Upholding the choice to take the constitutional path means, in my opinion, an uncompromising defense against an extremely severe violation of any of the two pillars upon which the State was founded as a Jewish and democratic state.
213. The principle of majority rule is of the “soul of democracy” (Mizrahi Bank, 546). However, it does not constitute justification for enacting a constitutional norm that would so comprehensively prevent oversight and review of the decisions of the elected echelon. “Democracy is not only majority rule and is not solely a proper process for establishing the public will by means of representatives in the legislative body. Democracy is much more than that. Democracy is also the rights of each and every person, whether a part of the majority or a part of the minority. Democracy is also the separation of powers, the rule of law (formal and substantive) and the independence of the judiciary” (The Tal Law case, 719). Given the fragile, deficient system of checks and balances in Israel, the absolute elimination of judicial review of the reasonableness of decisions of the Government and its ministers renders a substantial part of the role of the Court in protecting the individual and the public interest devoid of content:
Judicial review in a democratic state, according to the doctrine of separation of powers and the doctrine of checks and balances that developed from it, was not intended to strengthen governance but the opposite: to restrain the power of the government. To the extent that the law requires, in order to protect human rights and fundamental values from abuse of power, and to ensure good, proper, and fair governance. This function is placed upon the court and the court cannot properly fulfil this function without the reasonableness standard (Zamir, Administrative Power, 3614; and see: Scheinfeld, para. 4, per Justice Baron).

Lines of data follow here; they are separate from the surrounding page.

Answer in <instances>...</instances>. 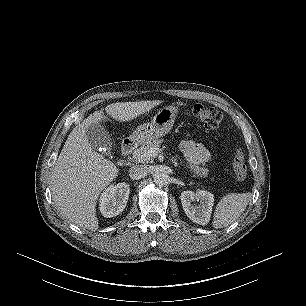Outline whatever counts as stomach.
<instances>
[{
    "mask_svg": "<svg viewBox=\"0 0 306 306\" xmlns=\"http://www.w3.org/2000/svg\"><path fill=\"white\" fill-rule=\"evenodd\" d=\"M178 114V107L166 106L160 109L151 123H144L136 128L130 138L138 143L145 144L168 134Z\"/></svg>",
    "mask_w": 306,
    "mask_h": 306,
    "instance_id": "obj_1",
    "label": "stomach"
}]
</instances>
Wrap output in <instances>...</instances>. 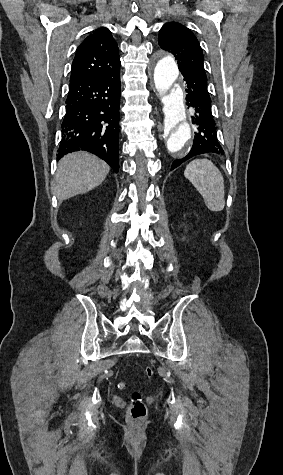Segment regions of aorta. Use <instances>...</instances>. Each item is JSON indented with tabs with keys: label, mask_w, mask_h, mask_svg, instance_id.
<instances>
[{
	"label": "aorta",
	"mask_w": 283,
	"mask_h": 475,
	"mask_svg": "<svg viewBox=\"0 0 283 475\" xmlns=\"http://www.w3.org/2000/svg\"><path fill=\"white\" fill-rule=\"evenodd\" d=\"M155 87L164 104V122L160 137L162 154L175 158L185 156L193 144V131L188 120L183 92L178 84L179 69L171 56L159 59L153 71Z\"/></svg>",
	"instance_id": "obj_1"
}]
</instances>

214. For the reasons elaborated above, Amendment no.3 to Basic Law: The Judiciary cannot, in my opinion, be reconciled with the principle of separation of powers and the principle of the rule of law, which are two of the most important characteristics of our democratic system. Such a blow to the very heart of our founding narrative cannot stand.
Therefore, I recommend that we hold that in enacting Amendment no. 3 to Basic Law: The Judiciary, the Knesset exceeded its constituent power, and that we therefore declare the Amendment void. I would further recommend that under the circumstances of the matter and given the fundamental issues concerned, there be no order for costs.